**WHAT IS BEING ASKED:** Select all lines holding the word "decorative" from the entries that follow.

**ENTRIES SUPPLIED:**
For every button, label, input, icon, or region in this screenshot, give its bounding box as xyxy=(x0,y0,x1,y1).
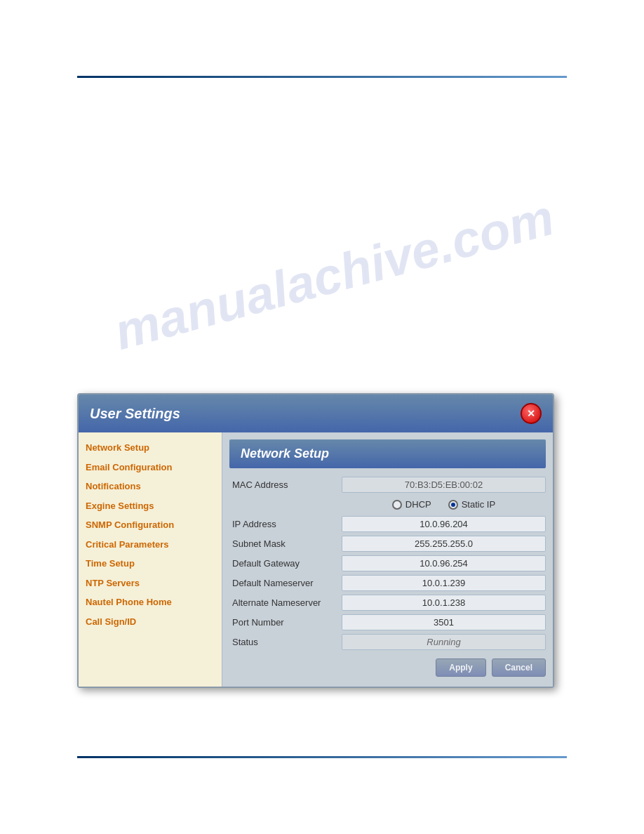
alternate-nameserver-value xyxy=(342,595,546,611)
static-ip-radio-circle[interactable] xyxy=(448,500,458,510)
ip-address-value xyxy=(342,516,546,532)
default-gateway-row: Default Gateway xyxy=(229,555,546,571)
ip-address-row: IP Address xyxy=(229,516,546,532)
subnet-mask-input[interactable] xyxy=(342,536,546,552)
port-number-input[interactable] xyxy=(342,614,546,630)
sidebar-item-nautel-phone-home[interactable]: Nautel Phone Home xyxy=(79,593,222,612)
panel-title: Network Setup xyxy=(241,446,329,461)
dhcp-radio-circle[interactable] xyxy=(392,500,402,510)
dhcp-radio-option[interactable]: DHCP xyxy=(392,499,431,510)
content-area: Network Setup Email Configuration Notifi… xyxy=(79,432,553,687)
alternate-nameserver-input[interactable] xyxy=(342,595,546,611)
apply-button[interactable]: Apply xyxy=(436,658,485,677)
status-row: Status xyxy=(229,634,546,650)
sidebar-item-ntp-servers[interactable]: NTP Servers xyxy=(79,574,222,593)
port-number-value xyxy=(342,614,546,630)
bottom-decorative-line xyxy=(77,756,567,758)
default-nameserver-input[interactable] xyxy=(342,575,546,591)
cancel-button[interactable]: Cancel xyxy=(492,658,546,677)
status-label: Status xyxy=(229,637,342,647)
default-gateway-label: Default Gateway xyxy=(229,558,342,569)
default-nameserver-value xyxy=(342,575,546,591)
subnet-mask-label: Subnet Mask xyxy=(229,538,342,549)
ip-mode-radios: DHCP Static IP xyxy=(342,496,546,512)
title-bar: User Settings xyxy=(79,395,553,432)
alternate-nameserver-row: Alternate Nameserver xyxy=(229,595,546,611)
mac-address-row: MAC Address xyxy=(229,477,546,493)
close-button[interactable] xyxy=(521,403,542,424)
default-nameserver-label: Default Nameserver xyxy=(229,578,342,588)
status-input xyxy=(342,634,546,650)
port-number-row: Port Number xyxy=(229,614,546,630)
right-panel: Network Setup MAC Address DHCP xyxy=(222,432,553,687)
mac-address-label: MAC Address xyxy=(229,479,342,490)
sidebar-item-network-setup[interactable]: Network Setup xyxy=(79,438,222,458)
default-gateway-input[interactable] xyxy=(342,555,546,571)
subnet-mask-value xyxy=(342,536,546,552)
mac-address-value xyxy=(342,477,546,493)
panel-header: Network Setup xyxy=(229,439,546,468)
dhcp-label: DHCP xyxy=(405,499,431,510)
user-settings-dialog: User Settings Network Setup Email Config… xyxy=(77,393,554,688)
sidebar-item-notifications[interactable]: Notifications xyxy=(79,477,222,496)
ip-mode-row: DHCP Static IP xyxy=(229,496,546,512)
sidebar-item-time-setup[interactable]: Time Setup xyxy=(79,554,222,574)
top-decorative-line xyxy=(77,76,567,78)
alternate-nameserver-label: Alternate Nameserver xyxy=(229,597,342,608)
sidebar-item-email-configuration[interactable]: Email Configuration xyxy=(79,458,222,477)
dialog-title: User Settings xyxy=(90,406,180,422)
watermark: manualachive.com xyxy=(108,188,560,361)
button-row: Apply Cancel xyxy=(229,656,546,680)
ip-address-input[interactable] xyxy=(342,516,546,532)
default-gateway-value xyxy=(342,555,546,571)
port-number-label: Port Number xyxy=(229,617,342,628)
sidebar-item-exgine-settings[interactable]: Exgine Settings xyxy=(79,496,222,516)
sidebar-item-critical-parameters[interactable]: Critical Parameters xyxy=(79,535,222,555)
sidebar: Network Setup Email Configuration Notifi… xyxy=(79,432,222,687)
mac-address-input[interactable] xyxy=(342,477,546,493)
ip-address-label: IP Address xyxy=(229,519,342,529)
subnet-mask-row: Subnet Mask xyxy=(229,536,546,552)
default-nameserver-row: Default Nameserver xyxy=(229,575,546,591)
static-ip-radio-option[interactable]: Static IP xyxy=(448,499,495,510)
status-value xyxy=(342,634,546,650)
sidebar-item-snmp-configuration[interactable]: SNMP Configuration xyxy=(79,515,222,535)
sidebar-item-call-sign-id[interactable]: Call Sign/ID xyxy=(79,612,222,632)
static-ip-label: Static IP xyxy=(462,499,495,510)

**YOUR SOLUTION:**
bottom-decorative-line xyxy=(77,756,567,758)
top-decorative-line xyxy=(77,76,567,78)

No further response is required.